■ **What you need to do**: Copy nothing but the text: reproduce each line of the listing exactly and leave the pictures out.

■ **Entries shown**:
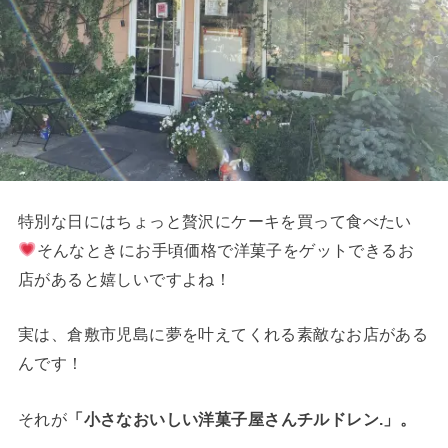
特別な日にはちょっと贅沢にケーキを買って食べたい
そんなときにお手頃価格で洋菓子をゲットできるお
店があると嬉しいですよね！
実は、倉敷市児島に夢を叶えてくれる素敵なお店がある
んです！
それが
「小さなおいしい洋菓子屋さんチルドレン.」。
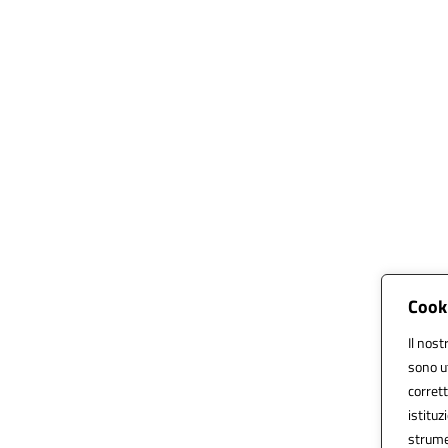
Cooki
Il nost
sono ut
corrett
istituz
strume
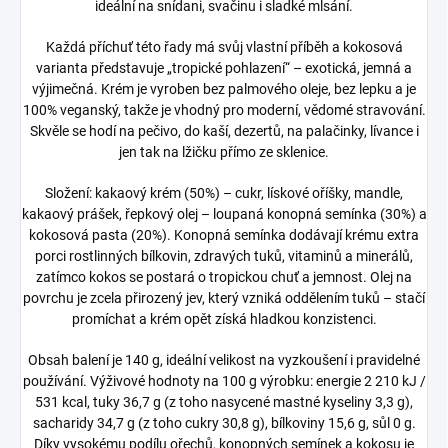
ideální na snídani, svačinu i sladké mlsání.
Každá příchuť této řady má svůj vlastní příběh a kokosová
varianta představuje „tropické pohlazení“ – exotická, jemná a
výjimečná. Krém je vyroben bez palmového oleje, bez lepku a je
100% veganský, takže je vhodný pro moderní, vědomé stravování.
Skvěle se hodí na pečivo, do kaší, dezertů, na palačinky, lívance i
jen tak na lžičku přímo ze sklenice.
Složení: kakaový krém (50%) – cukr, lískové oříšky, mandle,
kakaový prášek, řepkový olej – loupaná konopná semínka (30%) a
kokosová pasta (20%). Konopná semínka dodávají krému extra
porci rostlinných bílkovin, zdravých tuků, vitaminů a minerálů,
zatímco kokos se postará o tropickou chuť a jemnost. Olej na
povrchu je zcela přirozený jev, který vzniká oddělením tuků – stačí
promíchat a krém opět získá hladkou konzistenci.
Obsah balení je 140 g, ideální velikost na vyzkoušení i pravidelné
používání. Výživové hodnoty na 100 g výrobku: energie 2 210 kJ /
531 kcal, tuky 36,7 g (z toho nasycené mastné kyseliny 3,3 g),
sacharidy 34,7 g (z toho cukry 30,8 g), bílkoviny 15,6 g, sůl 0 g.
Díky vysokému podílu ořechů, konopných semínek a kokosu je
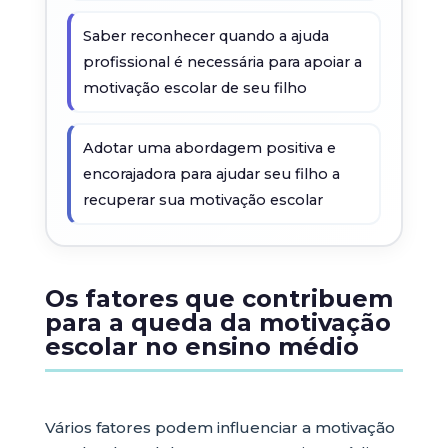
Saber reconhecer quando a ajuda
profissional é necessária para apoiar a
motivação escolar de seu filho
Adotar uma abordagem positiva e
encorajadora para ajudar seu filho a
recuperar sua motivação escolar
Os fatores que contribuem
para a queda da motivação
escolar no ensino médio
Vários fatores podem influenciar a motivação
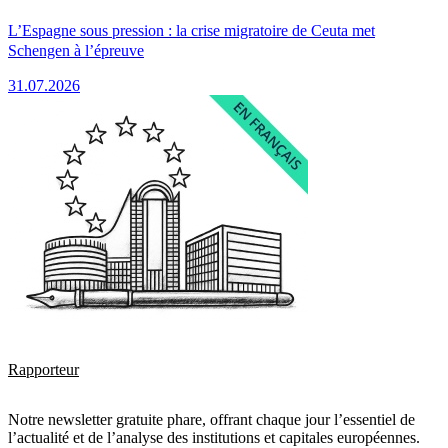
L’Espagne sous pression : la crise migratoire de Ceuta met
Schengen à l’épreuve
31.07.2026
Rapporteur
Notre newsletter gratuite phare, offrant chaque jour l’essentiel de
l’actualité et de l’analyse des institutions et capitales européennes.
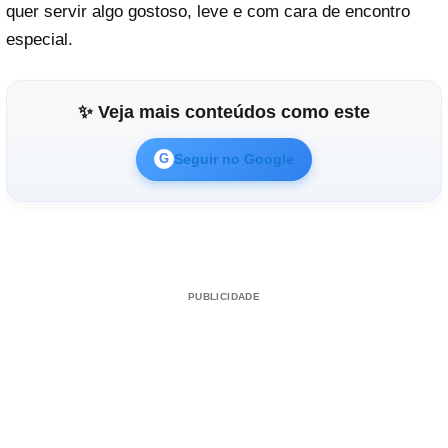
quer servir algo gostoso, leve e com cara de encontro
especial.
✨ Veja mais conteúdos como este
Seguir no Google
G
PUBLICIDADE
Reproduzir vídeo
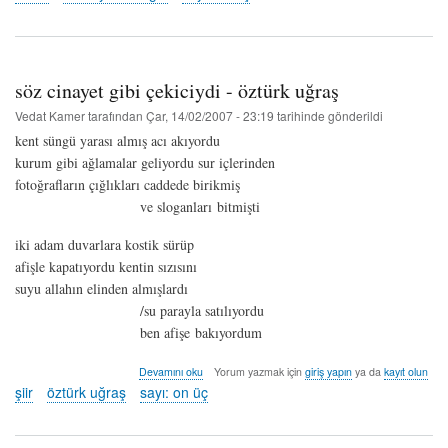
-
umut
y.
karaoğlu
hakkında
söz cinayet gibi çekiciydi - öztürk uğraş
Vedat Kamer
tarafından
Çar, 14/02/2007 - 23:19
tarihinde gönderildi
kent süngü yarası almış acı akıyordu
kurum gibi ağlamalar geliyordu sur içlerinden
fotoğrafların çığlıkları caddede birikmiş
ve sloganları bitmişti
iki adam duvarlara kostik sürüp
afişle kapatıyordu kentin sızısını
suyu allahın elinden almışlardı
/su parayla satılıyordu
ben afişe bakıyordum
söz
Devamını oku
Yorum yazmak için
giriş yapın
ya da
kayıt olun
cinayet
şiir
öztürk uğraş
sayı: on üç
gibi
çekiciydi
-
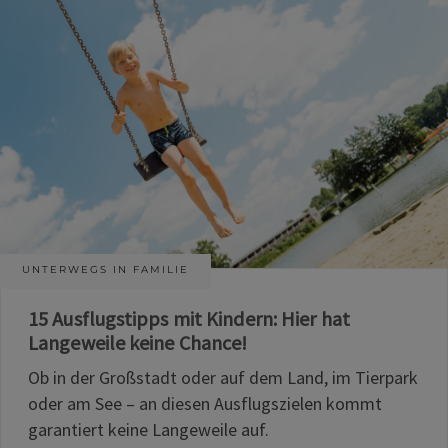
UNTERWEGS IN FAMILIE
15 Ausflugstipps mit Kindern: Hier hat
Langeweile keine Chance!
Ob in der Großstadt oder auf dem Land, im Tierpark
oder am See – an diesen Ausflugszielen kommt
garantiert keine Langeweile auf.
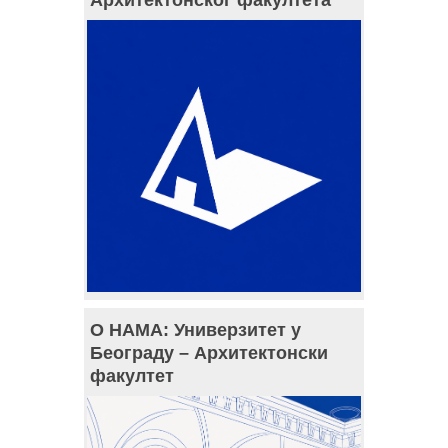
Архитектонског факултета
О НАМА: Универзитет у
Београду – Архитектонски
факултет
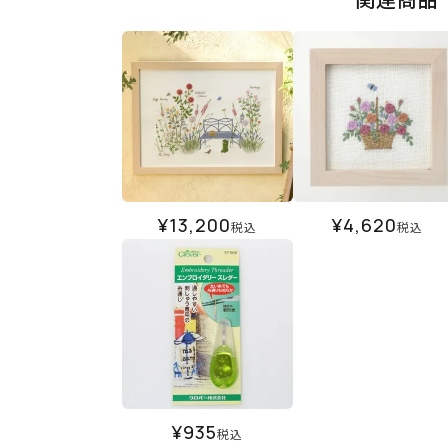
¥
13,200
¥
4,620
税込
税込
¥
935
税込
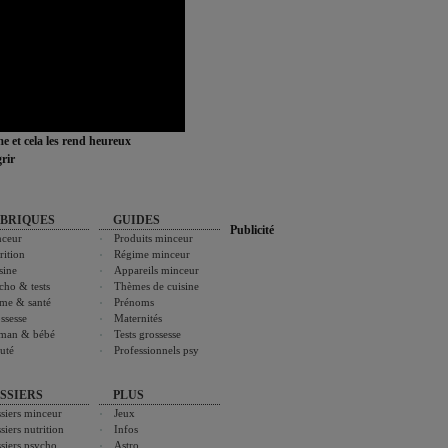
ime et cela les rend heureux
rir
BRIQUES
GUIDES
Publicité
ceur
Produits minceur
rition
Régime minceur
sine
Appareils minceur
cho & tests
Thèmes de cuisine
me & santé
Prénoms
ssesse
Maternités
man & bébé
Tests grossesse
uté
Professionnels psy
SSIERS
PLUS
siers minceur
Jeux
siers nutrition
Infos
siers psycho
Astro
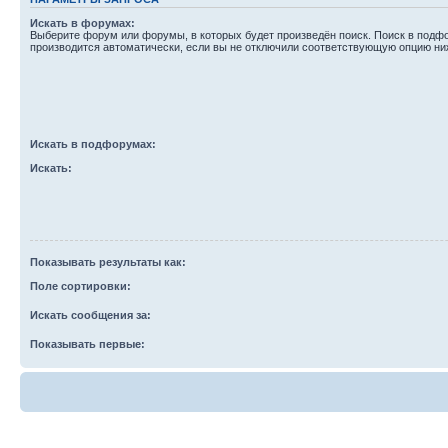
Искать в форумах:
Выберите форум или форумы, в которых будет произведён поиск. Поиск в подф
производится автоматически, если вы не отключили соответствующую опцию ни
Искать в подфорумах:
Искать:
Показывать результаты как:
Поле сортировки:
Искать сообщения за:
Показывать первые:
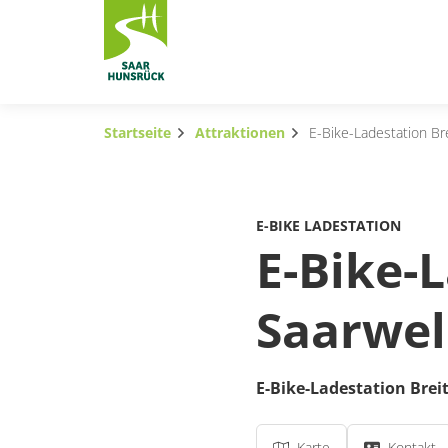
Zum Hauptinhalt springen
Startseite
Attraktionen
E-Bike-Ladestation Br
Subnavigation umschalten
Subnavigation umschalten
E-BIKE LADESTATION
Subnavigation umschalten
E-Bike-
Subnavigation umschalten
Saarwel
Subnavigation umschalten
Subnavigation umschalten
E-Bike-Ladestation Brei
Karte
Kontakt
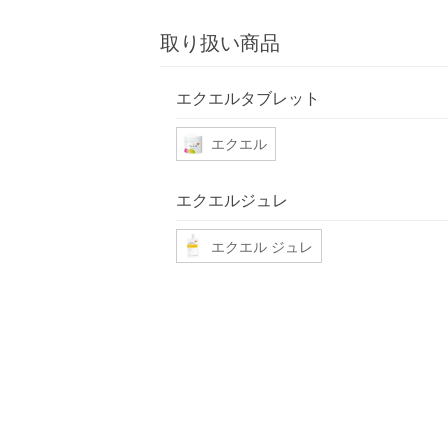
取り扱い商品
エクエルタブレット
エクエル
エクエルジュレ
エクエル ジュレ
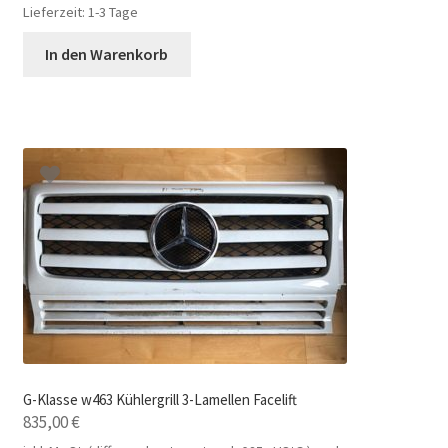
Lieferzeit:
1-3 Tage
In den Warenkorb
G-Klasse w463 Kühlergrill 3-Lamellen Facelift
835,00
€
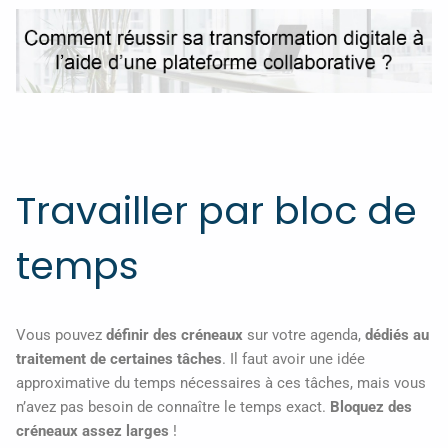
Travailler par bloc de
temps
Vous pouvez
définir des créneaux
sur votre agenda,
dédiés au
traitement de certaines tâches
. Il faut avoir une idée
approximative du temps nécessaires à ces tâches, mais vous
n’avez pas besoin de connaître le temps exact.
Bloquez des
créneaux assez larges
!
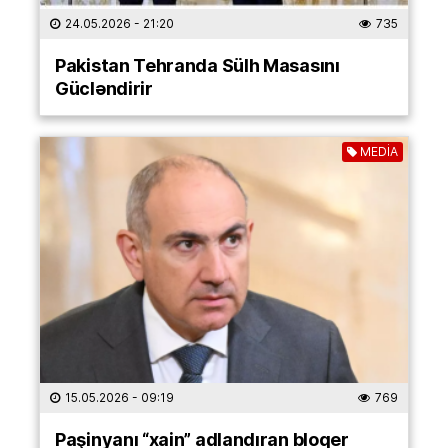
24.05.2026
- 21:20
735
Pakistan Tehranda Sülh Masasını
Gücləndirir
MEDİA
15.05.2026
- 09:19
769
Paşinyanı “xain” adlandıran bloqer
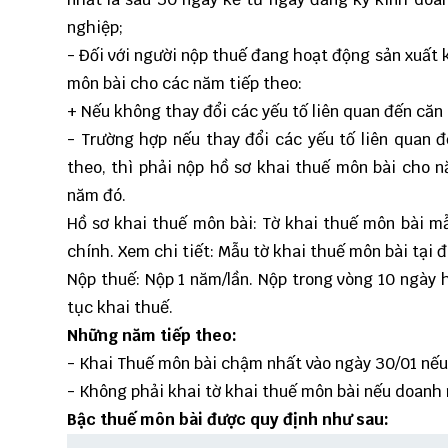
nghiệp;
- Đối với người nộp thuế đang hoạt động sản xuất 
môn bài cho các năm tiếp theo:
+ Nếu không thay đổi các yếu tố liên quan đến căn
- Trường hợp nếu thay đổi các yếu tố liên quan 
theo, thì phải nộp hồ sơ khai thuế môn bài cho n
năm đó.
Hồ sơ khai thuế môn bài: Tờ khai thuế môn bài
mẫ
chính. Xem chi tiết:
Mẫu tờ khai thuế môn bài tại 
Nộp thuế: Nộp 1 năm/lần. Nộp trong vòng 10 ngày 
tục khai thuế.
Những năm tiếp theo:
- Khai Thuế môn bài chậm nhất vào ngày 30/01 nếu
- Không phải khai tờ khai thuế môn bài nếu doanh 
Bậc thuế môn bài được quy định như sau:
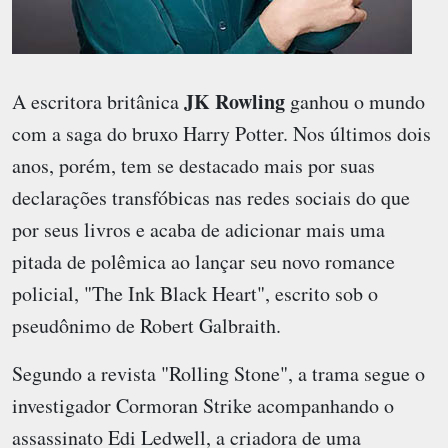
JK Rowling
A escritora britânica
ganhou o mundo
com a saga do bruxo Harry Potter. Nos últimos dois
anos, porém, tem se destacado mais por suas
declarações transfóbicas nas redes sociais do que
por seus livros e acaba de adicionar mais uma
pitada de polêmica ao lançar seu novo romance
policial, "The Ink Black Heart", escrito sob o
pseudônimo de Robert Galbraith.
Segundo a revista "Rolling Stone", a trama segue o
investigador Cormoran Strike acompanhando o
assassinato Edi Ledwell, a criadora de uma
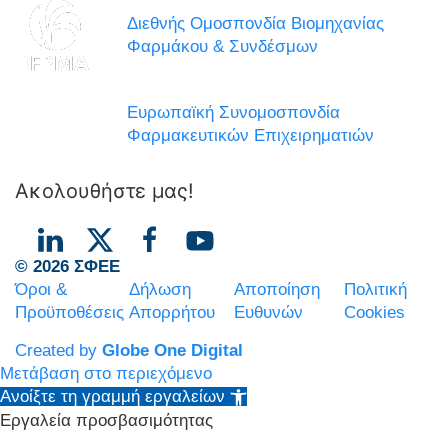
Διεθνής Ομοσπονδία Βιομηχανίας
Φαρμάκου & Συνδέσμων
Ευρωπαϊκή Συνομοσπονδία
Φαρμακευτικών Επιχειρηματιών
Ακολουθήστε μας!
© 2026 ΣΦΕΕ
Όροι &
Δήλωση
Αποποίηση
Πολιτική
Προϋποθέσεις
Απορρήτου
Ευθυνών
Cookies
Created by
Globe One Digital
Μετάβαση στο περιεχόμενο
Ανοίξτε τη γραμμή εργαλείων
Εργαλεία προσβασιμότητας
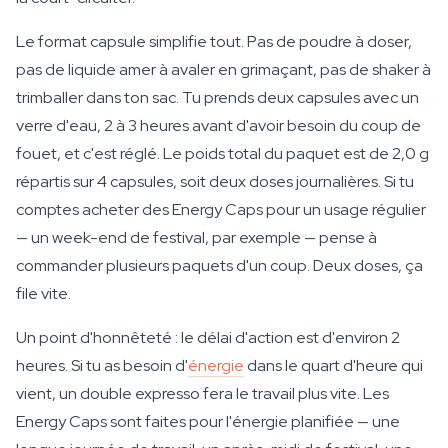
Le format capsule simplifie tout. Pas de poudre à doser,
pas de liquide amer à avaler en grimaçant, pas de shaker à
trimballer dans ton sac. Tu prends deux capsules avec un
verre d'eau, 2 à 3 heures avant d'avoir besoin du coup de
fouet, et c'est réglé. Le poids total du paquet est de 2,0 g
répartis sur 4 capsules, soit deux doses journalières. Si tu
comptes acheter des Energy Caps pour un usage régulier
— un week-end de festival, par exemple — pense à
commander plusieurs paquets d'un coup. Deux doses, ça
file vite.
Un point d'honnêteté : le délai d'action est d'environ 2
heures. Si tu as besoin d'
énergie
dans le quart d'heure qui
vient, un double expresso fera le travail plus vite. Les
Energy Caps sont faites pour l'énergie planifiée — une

■ **Written solution**:
特別な日にはちょっと贅沢にケーキを買って食べたい
そんなときにお手頃価格で洋菓子をゲットできるお
店があると嬉しいですよね！
実は、倉敷市児島に夢を叶えてくれる素敵なお店がある
んです！
それが
「小さなおいしい洋菓子屋さんチルドレン.」。
Cooki
Il nost
sono ut
corrett
istituz
strume
ideální na snídani, svačinu i sladké mlsání.
Každá příchuť této řady má svůj vlastní příběh a kokosová
varianta představuje „tropické pohlazení“ – exotická, jemná a
výjimečná. Krém je vyroben bez palmového oleje, bez lepku a je
100% veganský, takže je vhodný pro moderní, vědomé stravování.
Skvěle se hodí na pečivo, do kaší, dezertů, na palačinky, lívance i
jen tak na lžičku přímo ze sklenice.
Složení: kakaový krém (50%) – cukr, lískové oříšky, mandle,
kakaový prášek, řepkový olej – loupaná konopná semínka (30%) a
kokosová pasta (20%). Konopná semínka dodávají krému extra
porci rostlinných bílkovin, zdravých tuků, vitaminů a minerálů,
zatímco kokos se postará o tropickou chuť a jemnost. Olej na
povrchu je zcela přirozený jev, který vzniká oddělením tuků – stačí
promíchat a krém opět získá hladkou konzistenci.
Obsah balení je 140 g, ideální velikost na vyzkoušení i pravidelné
používání. Výživové hodnoty na 100 g výrobku: energie 2 210 kJ /
531 kcal, tuky 36,7 g (z toho nasycené mastné kyseliny 3,3 g),
sacharidy 34,7 g (z toho cukry 30,8 g), bílkoviny 15,6 g, sůl 0 g.
Díky vysokému podílu ořechů, konopných semínek a kokosu je
Saber reconhecer quando a ajuda
profissional é necessária para apoiar a
motivação escolar de seu filho
Adotar uma abordagem positiva e
encorajadora para ajudar seu filho a
recuperar sua motivação escolar
Os fatores que contribuem
para a queda da motivação
escolar no ensino médio
Vários fatores podem influenciar a motivação
L’Espagne sous pression : la crise migratoire de Ceuta met
Schengen à l’épreuve
31.07.2026
Rapporteur
Notre newsletter gratuite phare, offrant chaque jour l’essentiel de
l’actualité et de l’analyse des institutions et capitales européennes.
quer servir algo gostoso, leve e com cara de encontro
especial.
✨ Veja mais conteúdos como este
Seguir no Google
G
PUBLICIDADE
Reproduzir vídeo
-
umut
y.
karaoğlu
hakkında
söz cinayet gibi çekiciydi - öztürk uğraş
Vedat Kamer
tarafından
Çar, 14/02/2007 - 23:19
tarihinde gönderildi
kent süngü yarası almış acı akıyordu
kurum gibi ağlamalar geliyordu sur içlerinden
fotoğrafların çığlıkları caddede birikmiş
ve sloganları bitmişti
iki adam duvarlara kostik sürüp
afişle kapatıyordu kentin sızısını
suyu allahın elinden almışlardı
/su parayla satılıyordu
ben afişe bakıyordum
söz
Devamını oku
Yorum yazmak için
giriş yapın
ya da
kayıt olun
cinayet
şiir
öztürk uğraş
sayı: on üç
gibi
çekiciydi
-
UNTERWEGS IN FAMILIE
15 Ausflugstipps mit Kindern: Hier hat
Langeweile keine Chance!
Ob in der Großstadt oder auf dem Land, im Tierpark
oder am See – an diesen Ausflugszielen kommt
garantiert keine Langeweile auf.
Архитектонског факултета
О НАМА: Универзитет у
Београду – Архитектонски
факултет
¥
13,200
¥
4,620
税込
税込
¥
935
税込
ime et cela les rend heureux
rir
BRIQUES
GUIDES
Publicité
ceur
Produits minceur
rition
Régime minceur
sine
Appareils minceur
cho & tests
Thèmes de cuisine
me & santé
Prénoms
ssesse
Maternités
man & bébé
Tests grossesse
uté
Professionnels psy
SSIERS
PLUS
siers minceur
Jeux
siers nutrition
Infos
siers psycho
Astro
Искать в форумах:
Выберите форум или форумы, в которых будет произведён поиск. Поиск в подф
производится автоматически, если вы не отключили соответствующую опцию ни
Искать в подфорумах:
Искать:
Показывать результаты как:
Поле сортировки:
Искать сообщения за:
Показывать первые:
Zum Hauptinhalt springen
Startseite
Attraktionen
E-Bike-Ladestation Br
Subnavigation umschalten
Subnavigation umschalten
E-BIKE LADESTATION
Subnavigation umschalten
E-Bike-
Subnavigation umschalten
Saarwel
Subnavigation umschalten
Subnavigation umschalten
E-Bike-Ladestation Brei
Karte
Kontakt
取り扱い商品
エクエルタブレット
エクエル
エクエルジュレ
エクエル ジュレ
Lieferzeit:
1-3 Tage
In den Warenkorb
G-Klasse w463 Kühlergrill 3-Lamellen Facelift
835,00
€
Travailler par bloc de
temps
Vous pouvez
définir des créneaux
sur votre agenda,
dédiés au
traitement de certaines tâches
. Il faut avoir une idée
approximative du temps nécessaires à ces tâches, mais vous
n’avez pas besoin de connaître le temps exact.
Bloquez des
créneaux assez larges
!
24.05.2026
- 21:20
735
Pakistan Tehranda Sülh Masasını
Gücləndirir
MEDİA
15.05.2026
- 09:19
769
Paşinyanı “xain” adlandıran bloqer
nghiệp;
- Đối với người nộp thuế đang hoạt động sản xuất 
môn bài cho các năm tiếp theo:
+ Nếu không thay đổi các yếu tố liên quan đến căn
- Trường hợp nếu thay đổi các yếu tố liên quan 
theo, thì phải nộp hồ sơ khai thuế môn bài cho n
năm đó.
Hồ sơ khai thuế môn bài: Tờ khai thuế môn bài
mẫ
chính. Xem chi tiết:
Mẫu tờ khai thuế môn bài tại 
Nộp thuế: Nộp 1 năm/lần. Nộp trong vòng 10 ngày 
tục khai thuế.
Những năm tiếp theo:
- Khai Thuế môn bài chậm nhất vào ngày 30/01 nếu
- Không phải khai tờ khai thuế môn bài nếu doanh 
Bậc thuế môn bài được quy định như sau:
JK Rowling
A escritora britânica
ganhou o mundo
com a saga do bruxo Harry Potter. Nos últimos dois
anos, porém, tem se destacado mais por suas
declarações transfóbicas nas redes sociais do que
por seus livros e acaba de adicionar mais uma
pitada de polêmica ao lançar seu novo romance
policial, "The Ink Black Heart", escrito sob o
pseudônimo de Robert Galbraith.
Segundo a revista "Rolling Stone", a trama segue o
investigador Cormoran Strike acompanhando o
assassinato Edi Ledwell, a criadora de uma
Διεθνής Ομοσπονδία Βιομηχανίας
Φαρμάκου & Συνδέσμων
Ευρωπαϊκή Συνομοσπονδία
Φαρμακευτικών Επιχειρηματιών
Ακολουθήστε μας!
© 2026 ΣΦΕΕ
Όροι &
Δήλωση
Αποποίηση
Πολιτική
Προϋποθέσεις
Απορρήτου
Ευθυνών
Cookies
Created by
Globe One Digital
Μετάβαση στο περιεχόμενο
Ανοίξτε τη γραμμή εργαλείων
Εργαλεία προσβασιμότητας
Le format capsule simplifie tout. Pas de poudre à doser,
pas de liquide amer à avaler en grimaçant, pas de shaker à
trimballer dans ton sac. Tu prends deux capsules avec un
verre d'eau, 2 à 3 heures avant d'avoir besoin du coup de
fouet, et c'est réglé. Le poids total du paquet est de 2,0 g
répartis sur 4 capsules, soit deux doses journalières. Si tu
comptes acheter des Energy Caps pour un usage régulier
— un week-end de festival, par exemple — pense à
commander plusieurs paquets d'un coup. Deux doses, ça
file vite.
Un point d'honnêteté : le délai d'action est d'environ 2
heures. Si tu as besoin d'
énergie
dans le quart d'heure qui
vient, un double expresso fera le travail plus vite. Les
Energy Caps sont faites pour l'énergie planifiée — une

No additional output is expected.